§ **WHAT THE EXERCISE ASKS**
Each record below should be returned word for word, with no pictures included.

[Excerpts from a dataset]
------------------------------------

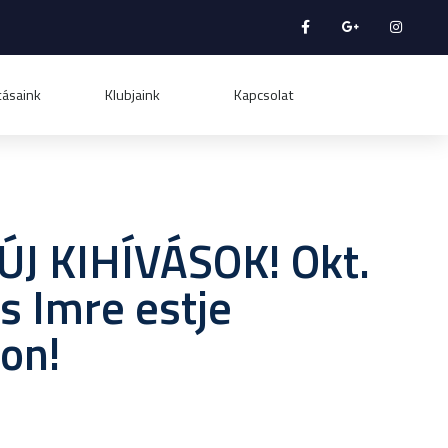
tásaink
Klubjaink
Kapcsolat
ÚJ KIHÍVÁSOK! Okt.
s Imre estje
on!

------------------------------------

§ **WRITTEN REPLY**
tásaink
Klubjaink
Kapcsolat
ÚJ KIHÍVÁSOK! Okt.
s Imre estje
on!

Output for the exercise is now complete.